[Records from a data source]
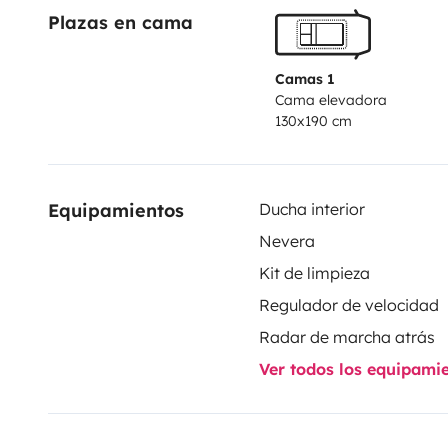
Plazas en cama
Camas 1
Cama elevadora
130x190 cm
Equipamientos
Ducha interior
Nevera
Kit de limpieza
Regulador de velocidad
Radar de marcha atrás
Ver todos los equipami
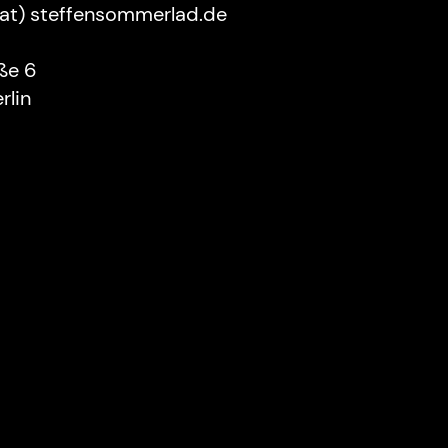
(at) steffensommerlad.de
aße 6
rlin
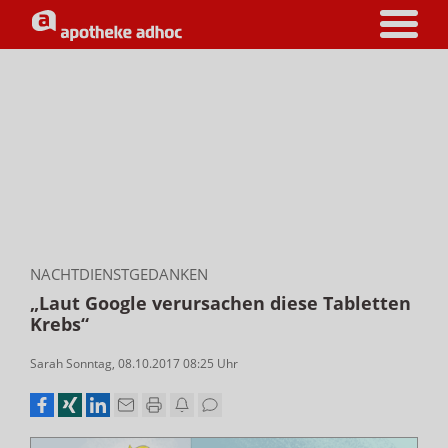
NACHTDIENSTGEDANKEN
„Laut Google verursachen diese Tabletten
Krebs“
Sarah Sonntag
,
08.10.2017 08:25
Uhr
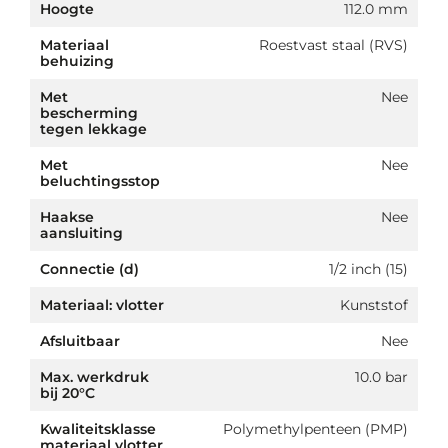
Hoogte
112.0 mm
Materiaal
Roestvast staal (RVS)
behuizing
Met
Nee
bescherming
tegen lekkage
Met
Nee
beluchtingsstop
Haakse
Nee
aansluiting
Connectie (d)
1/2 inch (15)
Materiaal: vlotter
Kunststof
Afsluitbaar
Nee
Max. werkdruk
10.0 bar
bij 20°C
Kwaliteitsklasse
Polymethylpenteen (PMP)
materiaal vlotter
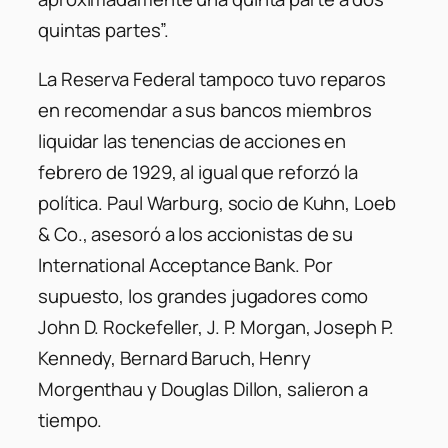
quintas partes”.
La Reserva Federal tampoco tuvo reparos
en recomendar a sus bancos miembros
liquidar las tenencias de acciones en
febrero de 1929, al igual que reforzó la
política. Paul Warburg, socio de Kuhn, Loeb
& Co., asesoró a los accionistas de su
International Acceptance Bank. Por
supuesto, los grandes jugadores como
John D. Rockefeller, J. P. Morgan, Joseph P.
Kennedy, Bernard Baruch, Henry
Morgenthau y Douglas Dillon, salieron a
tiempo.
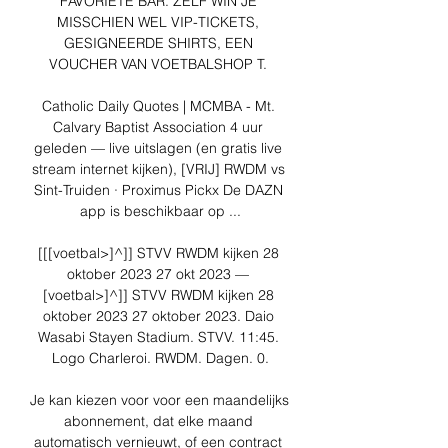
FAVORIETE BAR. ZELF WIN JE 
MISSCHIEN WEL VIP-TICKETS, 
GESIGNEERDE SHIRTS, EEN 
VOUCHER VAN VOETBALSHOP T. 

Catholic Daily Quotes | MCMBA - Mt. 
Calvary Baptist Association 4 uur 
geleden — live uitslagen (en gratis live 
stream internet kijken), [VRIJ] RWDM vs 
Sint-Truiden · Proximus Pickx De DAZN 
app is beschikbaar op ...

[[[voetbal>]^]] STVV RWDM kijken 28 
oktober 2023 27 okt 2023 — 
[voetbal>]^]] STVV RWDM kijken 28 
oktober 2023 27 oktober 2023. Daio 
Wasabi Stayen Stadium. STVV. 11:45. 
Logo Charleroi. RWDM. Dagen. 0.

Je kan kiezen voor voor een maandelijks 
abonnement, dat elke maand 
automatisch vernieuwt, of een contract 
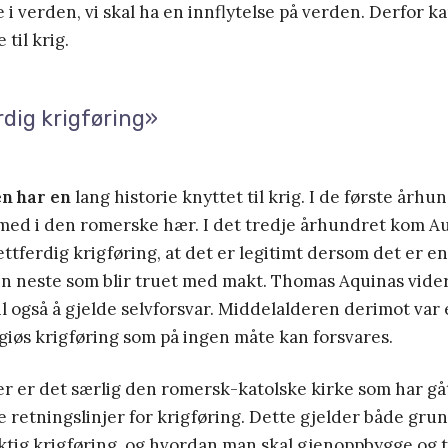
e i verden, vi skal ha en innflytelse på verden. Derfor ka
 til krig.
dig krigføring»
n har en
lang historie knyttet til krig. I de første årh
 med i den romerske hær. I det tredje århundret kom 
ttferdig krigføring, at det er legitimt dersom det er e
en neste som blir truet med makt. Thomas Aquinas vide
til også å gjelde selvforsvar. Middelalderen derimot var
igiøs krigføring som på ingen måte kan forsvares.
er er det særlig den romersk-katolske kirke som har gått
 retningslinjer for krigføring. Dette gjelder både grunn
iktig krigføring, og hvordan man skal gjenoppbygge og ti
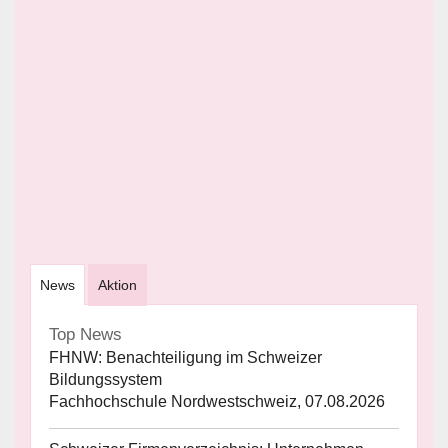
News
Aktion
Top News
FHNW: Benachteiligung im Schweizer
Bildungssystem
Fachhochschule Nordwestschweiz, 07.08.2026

▶ Task brief
Your output should be the lines above from the one that contains "oktober 2023 27 oktober 2023. Daio" through the one that contains "lang historie knyttet", word for word, with pictures left out.

▶ Exercise answer
oktober 2023 27 oktober 2023. Daio 
Wasabi Stayen Stadium. STVV. 11:45. 
Logo Charleroi. RWDM. Dagen. 0.

Je kan kiezen voor voor een maandelijks 
abonnement, dat elke maand 
automatisch vernieuwt, of een contract 
e i verden, vi skal ha en innflytelse på verden. Derfor ka
 til krig.
dig krigføring»
n har en
lang historie knyttet til krig. I de første årh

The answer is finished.